The task –
Print the listing below again from the line that contains "Return results in <instances>...</instances>. mask" onward, keeping every line exact and leaving out the lines before it.
+ + + + + + +
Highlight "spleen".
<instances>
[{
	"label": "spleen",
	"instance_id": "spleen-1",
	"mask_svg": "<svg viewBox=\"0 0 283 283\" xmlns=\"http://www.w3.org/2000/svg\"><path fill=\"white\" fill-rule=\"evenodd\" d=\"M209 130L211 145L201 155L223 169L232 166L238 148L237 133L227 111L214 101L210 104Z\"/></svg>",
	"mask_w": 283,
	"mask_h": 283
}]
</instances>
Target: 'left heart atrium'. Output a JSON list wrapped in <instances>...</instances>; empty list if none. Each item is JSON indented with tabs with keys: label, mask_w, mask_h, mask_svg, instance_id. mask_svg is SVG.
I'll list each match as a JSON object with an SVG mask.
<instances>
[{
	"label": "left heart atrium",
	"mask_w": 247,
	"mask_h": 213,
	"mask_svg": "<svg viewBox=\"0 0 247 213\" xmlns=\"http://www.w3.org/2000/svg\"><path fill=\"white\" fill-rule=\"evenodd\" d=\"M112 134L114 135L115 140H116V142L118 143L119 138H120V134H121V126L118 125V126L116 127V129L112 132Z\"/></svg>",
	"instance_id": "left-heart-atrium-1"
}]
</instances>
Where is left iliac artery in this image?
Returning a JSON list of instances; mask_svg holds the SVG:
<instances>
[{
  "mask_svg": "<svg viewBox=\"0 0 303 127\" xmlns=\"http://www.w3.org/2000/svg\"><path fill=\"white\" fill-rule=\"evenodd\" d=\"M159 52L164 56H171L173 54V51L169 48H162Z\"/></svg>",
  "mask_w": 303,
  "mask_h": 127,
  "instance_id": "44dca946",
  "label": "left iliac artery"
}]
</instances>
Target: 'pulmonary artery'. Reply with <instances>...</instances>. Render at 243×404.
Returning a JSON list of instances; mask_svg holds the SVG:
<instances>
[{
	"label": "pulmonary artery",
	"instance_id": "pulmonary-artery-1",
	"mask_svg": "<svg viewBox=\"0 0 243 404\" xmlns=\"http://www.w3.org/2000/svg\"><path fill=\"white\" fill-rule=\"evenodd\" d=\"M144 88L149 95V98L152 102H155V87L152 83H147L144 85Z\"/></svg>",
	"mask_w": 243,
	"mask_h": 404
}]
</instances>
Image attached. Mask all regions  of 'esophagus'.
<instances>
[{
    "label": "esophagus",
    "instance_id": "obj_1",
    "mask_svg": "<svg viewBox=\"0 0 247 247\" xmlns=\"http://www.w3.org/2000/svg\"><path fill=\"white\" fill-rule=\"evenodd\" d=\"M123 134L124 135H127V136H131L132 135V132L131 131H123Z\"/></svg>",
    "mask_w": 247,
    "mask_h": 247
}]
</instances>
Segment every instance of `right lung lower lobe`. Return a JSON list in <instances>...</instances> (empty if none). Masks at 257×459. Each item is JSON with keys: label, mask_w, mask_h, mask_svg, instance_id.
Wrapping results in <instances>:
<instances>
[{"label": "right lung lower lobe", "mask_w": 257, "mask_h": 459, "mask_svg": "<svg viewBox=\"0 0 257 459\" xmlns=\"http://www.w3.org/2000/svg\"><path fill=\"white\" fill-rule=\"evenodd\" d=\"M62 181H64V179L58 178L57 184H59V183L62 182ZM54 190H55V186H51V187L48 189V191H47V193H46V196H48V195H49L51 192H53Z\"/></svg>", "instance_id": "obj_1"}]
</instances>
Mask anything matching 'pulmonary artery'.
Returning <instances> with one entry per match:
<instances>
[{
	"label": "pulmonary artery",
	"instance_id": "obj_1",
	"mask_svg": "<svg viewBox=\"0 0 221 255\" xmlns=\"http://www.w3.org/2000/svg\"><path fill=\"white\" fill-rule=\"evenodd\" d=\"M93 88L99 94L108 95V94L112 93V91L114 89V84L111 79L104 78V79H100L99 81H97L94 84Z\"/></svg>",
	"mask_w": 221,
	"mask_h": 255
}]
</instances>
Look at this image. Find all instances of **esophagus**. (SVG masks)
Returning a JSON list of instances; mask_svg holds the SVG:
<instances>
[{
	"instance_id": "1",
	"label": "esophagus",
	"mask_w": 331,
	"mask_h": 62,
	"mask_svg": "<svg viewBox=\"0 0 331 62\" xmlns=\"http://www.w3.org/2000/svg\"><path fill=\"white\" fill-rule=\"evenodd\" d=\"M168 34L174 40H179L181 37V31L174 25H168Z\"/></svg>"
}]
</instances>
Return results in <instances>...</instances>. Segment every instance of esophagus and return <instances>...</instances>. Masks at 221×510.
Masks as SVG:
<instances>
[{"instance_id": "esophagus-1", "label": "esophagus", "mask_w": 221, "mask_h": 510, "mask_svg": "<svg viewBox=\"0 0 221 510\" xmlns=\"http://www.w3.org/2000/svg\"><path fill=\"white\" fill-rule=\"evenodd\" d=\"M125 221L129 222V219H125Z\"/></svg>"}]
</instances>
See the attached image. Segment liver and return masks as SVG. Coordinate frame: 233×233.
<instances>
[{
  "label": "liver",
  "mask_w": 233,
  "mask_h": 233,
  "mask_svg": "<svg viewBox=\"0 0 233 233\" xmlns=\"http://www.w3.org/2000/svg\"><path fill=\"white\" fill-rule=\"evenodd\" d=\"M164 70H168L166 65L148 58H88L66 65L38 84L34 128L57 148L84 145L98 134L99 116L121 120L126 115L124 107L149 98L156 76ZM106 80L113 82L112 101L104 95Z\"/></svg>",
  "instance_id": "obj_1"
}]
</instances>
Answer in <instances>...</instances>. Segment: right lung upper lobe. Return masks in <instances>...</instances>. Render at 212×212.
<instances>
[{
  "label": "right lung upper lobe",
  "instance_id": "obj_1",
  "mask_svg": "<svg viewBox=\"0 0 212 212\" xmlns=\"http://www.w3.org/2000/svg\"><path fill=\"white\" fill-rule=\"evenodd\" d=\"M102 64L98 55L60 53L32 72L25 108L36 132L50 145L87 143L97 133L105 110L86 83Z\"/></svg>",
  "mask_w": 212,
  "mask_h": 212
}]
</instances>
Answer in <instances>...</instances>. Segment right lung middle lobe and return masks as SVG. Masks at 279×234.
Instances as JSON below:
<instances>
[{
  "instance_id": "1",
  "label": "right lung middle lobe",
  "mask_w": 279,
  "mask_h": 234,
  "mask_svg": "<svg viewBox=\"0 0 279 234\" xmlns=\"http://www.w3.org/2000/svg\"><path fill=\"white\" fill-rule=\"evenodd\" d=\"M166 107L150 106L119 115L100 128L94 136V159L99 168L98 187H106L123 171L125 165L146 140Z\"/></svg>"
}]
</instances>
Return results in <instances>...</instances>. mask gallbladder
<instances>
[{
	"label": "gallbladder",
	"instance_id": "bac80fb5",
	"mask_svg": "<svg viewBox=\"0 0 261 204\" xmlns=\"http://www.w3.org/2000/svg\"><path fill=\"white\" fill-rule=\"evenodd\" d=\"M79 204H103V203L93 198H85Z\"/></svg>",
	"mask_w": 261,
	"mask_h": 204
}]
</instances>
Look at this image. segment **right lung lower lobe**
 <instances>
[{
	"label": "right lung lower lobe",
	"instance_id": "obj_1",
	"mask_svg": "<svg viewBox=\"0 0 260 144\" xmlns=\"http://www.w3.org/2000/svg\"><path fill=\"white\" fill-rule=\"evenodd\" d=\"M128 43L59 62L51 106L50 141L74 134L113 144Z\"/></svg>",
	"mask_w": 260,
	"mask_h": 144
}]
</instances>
+ + + + + + +
Completed task –
Return results in <instances>...</instances>. mask gallbladder
<instances>
[{
	"label": "gallbladder",
	"instance_id": "bac80fb5",
	"mask_svg": "<svg viewBox=\"0 0 261 204\" xmlns=\"http://www.w3.org/2000/svg\"><path fill=\"white\" fill-rule=\"evenodd\" d=\"M79 204H103V203L93 198H85Z\"/></svg>",
	"mask_w": 261,
	"mask_h": 204
}]
</instances>
Look at this image. segment **right lung lower lobe**
 <instances>
[{
	"label": "right lung lower lobe",
	"instance_id": "obj_1",
	"mask_svg": "<svg viewBox=\"0 0 260 144\" xmlns=\"http://www.w3.org/2000/svg\"><path fill=\"white\" fill-rule=\"evenodd\" d=\"M128 43L59 62L51 106L50 141L74 134L113 144Z\"/></svg>",
	"mask_w": 260,
	"mask_h": 144
}]
</instances>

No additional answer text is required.